The existence of darkness doesn’t cancel out the light as Benatar and Larkin seem to think. It goes the other way. Light dispels darkness. Yes, in our lives we all experience pain to differing degrees. In one Talmudic famous passage (Berachot 5b), one Rabbi asks another “Is your suffering dear to you,” to which the reply is given, “Neither my suffering nor its reward.” Suffering is not a good thing and we shouldn’t pretend that it is. Would we prefer a life of no suffering? Of course, but that’s not real. Would we prefer a life of less suffering? Of course, and that’s where our moral choices come into play. Man hands on misery to man, it deepens like a coastal shelf, so check your deeds and who are you so you’re not liable yourself. The world is not all dark, it’s not all bad, and it is good that we exist because we have the potential not only to experience good but also to do good. That’s where we become stewards of our society, and of the world around us. Yes, human beings can cause unimaginable pain to each other, sometimes deliberately and sometimes without even realizing, but we are also capable of so much good. Has human history been dark and bleak? Of course it has. Judaism doesn’t hide from that but embraces that and uses it to motivate us to be better. Since we have been created, since we are recipients of human history that contains so much suffering, it is incumbent upon us to pay close attention to our actions so that we head towards a world of less pain and then ultimately toward the Messianic Age. Things started very good but didn’t stay that way but Judaism is not a despairing religion – it’s a profoundly hopeful religion. And that hope rests on us. We are the hope for the future. We face the difficulties in life and say, Yes, it would have been better had humanity not gone that way, but since we did, let’s make sure that future generations don’t suffer like so many others have.

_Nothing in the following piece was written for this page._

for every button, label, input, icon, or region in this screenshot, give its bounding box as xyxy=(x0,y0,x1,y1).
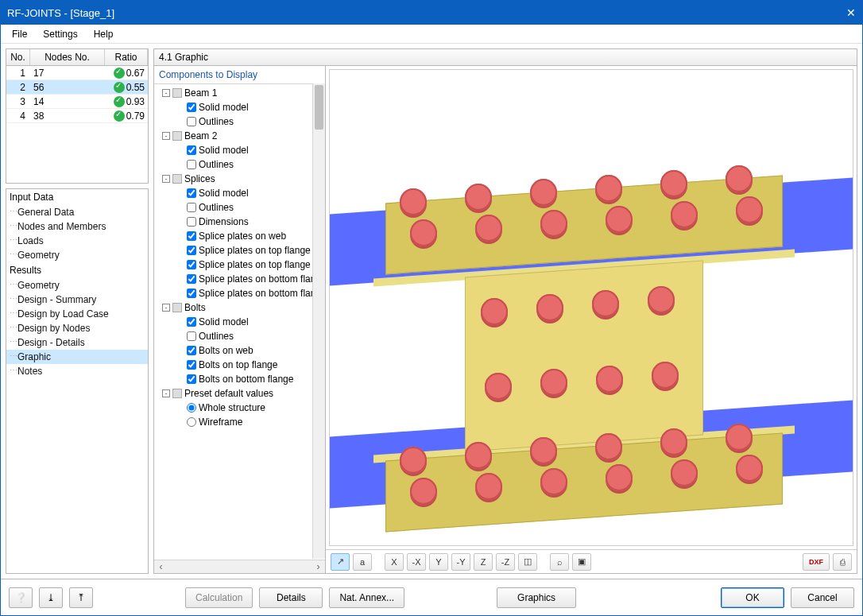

With that in mind, I don’t think that Hillel and Shammai are despairing, they’re being realists. They’re facing darkness and instead of saying that birth is a bad thing they’re saying that humanity went awry and it’s up to us to set humanity back on course. Man hands on misery to man, it deepens like a coastal shelf, so check your deeds and who are you so you’re not liable yourself. May we therefore never give in to despair. May we all come to remember that light dispels darkness but darkness can never dispel light. May we live in radical amazement, in the realization that a life that includes suffering can also contain innumerable moments of joy and blessing. And may we check our deeds for our own good and for the good of all humanity throughout all time. And let us say, Amen.